Claudia Porchietto

Una filiera tutta piemontese per la bioedilizia del legno

15.01.2013 Print

Una filiera tutta piemontese, dalla lavorazione del legno fino all'arredamento interno. È il progetto messo in atto da Davide Borra, giovane architetto torinese che dirige Casattivapiù, azienda specializzata nel settore della bioedilizia. “Ecologicamente consistente” è lo slogan dello studio, nato due anni fa con l'obiettivo di introdurre nel mercato regionale e, più in generale, del Nord-Ovest italiano nuove tecniche e materiali innovativi da costruzione.

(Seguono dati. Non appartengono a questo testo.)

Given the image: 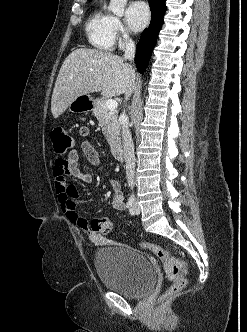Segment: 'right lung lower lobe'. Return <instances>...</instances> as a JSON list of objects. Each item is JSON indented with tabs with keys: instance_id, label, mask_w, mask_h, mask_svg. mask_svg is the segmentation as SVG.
<instances>
[{
	"instance_id": "1",
	"label": "right lung lower lobe",
	"mask_w": 247,
	"mask_h": 332,
	"mask_svg": "<svg viewBox=\"0 0 247 332\" xmlns=\"http://www.w3.org/2000/svg\"><path fill=\"white\" fill-rule=\"evenodd\" d=\"M166 0H149L151 9V22L148 29L142 32L137 44L135 56L136 67L140 73H143L148 65L152 50L163 24V17L166 11Z\"/></svg>"
}]
</instances>
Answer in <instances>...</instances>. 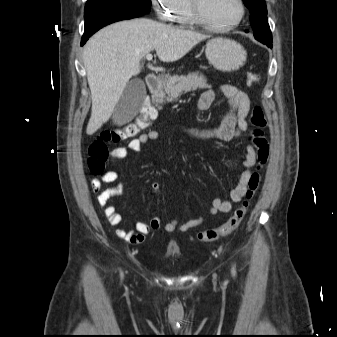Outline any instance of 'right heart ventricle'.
<instances>
[{
    "label": "right heart ventricle",
    "mask_w": 337,
    "mask_h": 337,
    "mask_svg": "<svg viewBox=\"0 0 337 337\" xmlns=\"http://www.w3.org/2000/svg\"><path fill=\"white\" fill-rule=\"evenodd\" d=\"M173 20L183 26H191L197 24L193 18L189 0H180L179 6L174 13Z\"/></svg>",
    "instance_id": "right-heart-ventricle-1"
}]
</instances>
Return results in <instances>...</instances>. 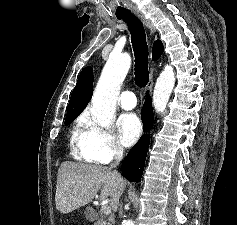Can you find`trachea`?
I'll return each mask as SVG.
<instances>
[{
    "mask_svg": "<svg viewBox=\"0 0 237 225\" xmlns=\"http://www.w3.org/2000/svg\"><path fill=\"white\" fill-rule=\"evenodd\" d=\"M117 18L124 20L128 25L135 56L134 80L138 87L144 88L149 82V52L143 24L140 19L131 12L118 16Z\"/></svg>",
    "mask_w": 237,
    "mask_h": 225,
    "instance_id": "3493384b",
    "label": "trachea"
}]
</instances>
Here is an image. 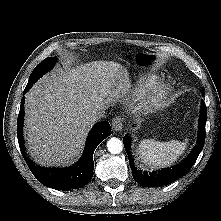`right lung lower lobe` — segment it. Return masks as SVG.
<instances>
[{
    "instance_id": "right-lung-lower-lobe-1",
    "label": "right lung lower lobe",
    "mask_w": 221,
    "mask_h": 221,
    "mask_svg": "<svg viewBox=\"0 0 221 221\" xmlns=\"http://www.w3.org/2000/svg\"><path fill=\"white\" fill-rule=\"evenodd\" d=\"M30 88L31 86H26L24 94ZM24 99L25 98L23 97L21 100L17 120V137L22 155L33 175L43 185L57 190H70L85 186L93 176V153L96 147L100 144V142L111 135L109 122H99L93 127L87 138L83 156L73 166L68 168H45L35 166L26 156L27 154L25 153L24 140L22 136Z\"/></svg>"
}]
</instances>
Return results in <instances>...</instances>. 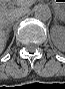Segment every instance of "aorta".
Listing matches in <instances>:
<instances>
[{
    "label": "aorta",
    "mask_w": 65,
    "mask_h": 89,
    "mask_svg": "<svg viewBox=\"0 0 65 89\" xmlns=\"http://www.w3.org/2000/svg\"><path fill=\"white\" fill-rule=\"evenodd\" d=\"M34 15L38 20L46 22L50 20L52 13L48 5L38 4L34 7Z\"/></svg>",
    "instance_id": "obj_1"
}]
</instances>
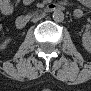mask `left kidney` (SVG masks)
I'll return each mask as SVG.
<instances>
[{
  "label": "left kidney",
  "instance_id": "1",
  "mask_svg": "<svg viewBox=\"0 0 91 91\" xmlns=\"http://www.w3.org/2000/svg\"><path fill=\"white\" fill-rule=\"evenodd\" d=\"M82 45L85 48V50L90 51L91 50V36L89 33H85L82 37Z\"/></svg>",
  "mask_w": 91,
  "mask_h": 91
}]
</instances>
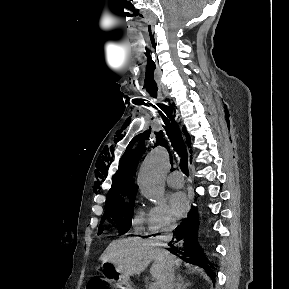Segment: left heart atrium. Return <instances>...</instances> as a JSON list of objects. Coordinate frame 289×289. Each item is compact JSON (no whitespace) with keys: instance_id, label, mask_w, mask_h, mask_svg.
Masks as SVG:
<instances>
[{"instance_id":"1","label":"left heart atrium","mask_w":289,"mask_h":289,"mask_svg":"<svg viewBox=\"0 0 289 289\" xmlns=\"http://www.w3.org/2000/svg\"><path fill=\"white\" fill-rule=\"evenodd\" d=\"M170 210L176 217H181L188 210V199L183 192H174L169 198Z\"/></svg>"}]
</instances>
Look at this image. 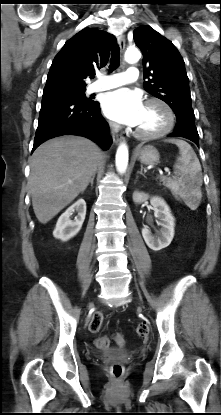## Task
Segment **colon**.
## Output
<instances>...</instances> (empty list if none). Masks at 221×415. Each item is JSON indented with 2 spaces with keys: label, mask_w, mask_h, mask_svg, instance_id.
<instances>
[{
  "label": "colon",
  "mask_w": 221,
  "mask_h": 415,
  "mask_svg": "<svg viewBox=\"0 0 221 415\" xmlns=\"http://www.w3.org/2000/svg\"><path fill=\"white\" fill-rule=\"evenodd\" d=\"M170 194L175 195V199H180V194H177L176 188H171ZM103 320H104V314L101 312H96L90 320L89 329L92 332H98L102 327ZM148 332H149V328L147 324L145 323H140L136 327L137 335L142 338L147 337ZM114 341L118 346H124L125 344V338L120 333H117L114 335ZM96 345L100 349H105L109 346V339L107 337H100L97 339ZM123 373H124V367L122 366V364L115 362L110 366V374L115 380H120L123 376Z\"/></svg>",
  "instance_id": "colon-1"
}]
</instances>
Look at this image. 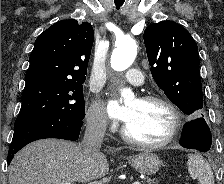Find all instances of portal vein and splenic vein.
<instances>
[{"mask_svg":"<svg viewBox=\"0 0 224 184\" xmlns=\"http://www.w3.org/2000/svg\"><path fill=\"white\" fill-rule=\"evenodd\" d=\"M63 184H71L70 182H65V183H63ZM132 184H141L140 182H133Z\"/></svg>","mask_w":224,"mask_h":184,"instance_id":"1","label":"portal vein and splenic vein"}]
</instances>
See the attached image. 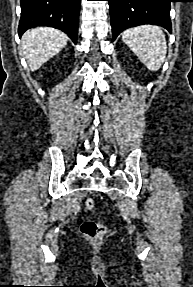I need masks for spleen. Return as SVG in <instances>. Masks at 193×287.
I'll return each mask as SVG.
<instances>
[{"instance_id": "spleen-1", "label": "spleen", "mask_w": 193, "mask_h": 287, "mask_svg": "<svg viewBox=\"0 0 193 287\" xmlns=\"http://www.w3.org/2000/svg\"><path fill=\"white\" fill-rule=\"evenodd\" d=\"M122 39L149 70L160 69L167 53L165 35L160 27H133L123 32Z\"/></svg>"}]
</instances>
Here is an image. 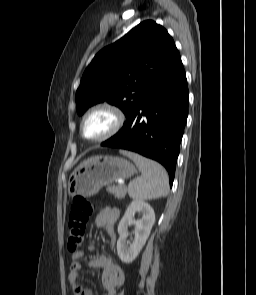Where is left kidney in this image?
<instances>
[{
    "label": "left kidney",
    "mask_w": 256,
    "mask_h": 295,
    "mask_svg": "<svg viewBox=\"0 0 256 295\" xmlns=\"http://www.w3.org/2000/svg\"><path fill=\"white\" fill-rule=\"evenodd\" d=\"M140 213L142 217L134 219V215ZM155 222L153 208L143 200H133L126 209V212L119 222L117 241V253L123 263H131L140 253ZM135 225V236L132 242L126 243L128 227Z\"/></svg>",
    "instance_id": "1"
}]
</instances>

Casattivapiù opera in stretta collaborazione con la Mozzone Building System di Savigliano, che si occupa di lavorare il materiale grezzo, e con gli artigiani del Gal Valli di Lanzo, il Gruppo di azione  che realizzano prodotti di arredo e di falegnameria e serramenti. In questo modo viene offerto al cliente un prodotto “chiavi in mano”.
L'unica parte non italiana della filiera riguarda la materia prima, il legno, importato in pannelli grezzi ad assi incrociati “Xlam” dalla ditta austriaca Binderholtz e poi lavorato interamente negli stabilimenti di Savigliano. “Ci affidiamo a una tecnologia relativamente recente, sul mercato da una decina di anni e utilizzata con successo soprattutto nei Paesi del Nord Europa – spiega Davide Borra -. Abbiamo cercato di creare una nicchia di mercato con l'idea di espanderla il più possibile. La Mozzone Building System trasforma i pannelli grezzi in pareti, mentre Casattivapiù provvede a portarli in cantiere, montandoli e assemblandoli fino alla realizzazione dell'abitazione”.
I punti di forza della tecnologia “Xlam” riguardano soprattutto il risparmio energetico, oltre alla maggiore rapidità di esecuzione rispetto alle tecniche di costruzione tradizionali, con risparmio sui costi di esercizio. Inoltre il sistema ad assi incrociati dei pannelli risulta conforme alle norme in materia antisismica, è vantaggioso economicamente ed è ecologicamente sostenibile.
“La garanzia strutturale delle strutture Xlam è di 50 anni, in linea con quella dei calcestruzzi. Dal punto di vista tecnico, poi, il pannello permette di superare i vincoli delle precedenti strutture in legno che non permettevano di raggiungere altezze e dimensioni considerevoli: l'edilizia in legno, pertanto, era principalmente rivolta a piccoli edifici civili e rurali. Invece il pannello Xlam sdogana queste problematiche e consente di realizzare strutture di più ampio respiro, arrivando fino a otto o nove piani di altezza” continua l'architetto.
Le due aziende, la Mozzone Building e Casattivapiù, sono nate nel 2010, quando l'Italia iniziava già a subire gli effetti della crisi economica. “Siamo convinti che questo tipo di edilizia sostenibile rappresenti il futuro e che sia in grado di stimolare il mercato tradizionale delle costruzioni, al momento in grave difficoltà – aggiunge Davide Borra -. Vogliamo offrire qualcosa di diverso, un'alternativa all'edilizia tradizionale che ultimamente si è arenata su canoni ormai passati. Per superare le difficoltà bisogna puntare sull'innovazione. Ed è quello che noi tentiamo di fare ogni giorno nel nostro lavoro”.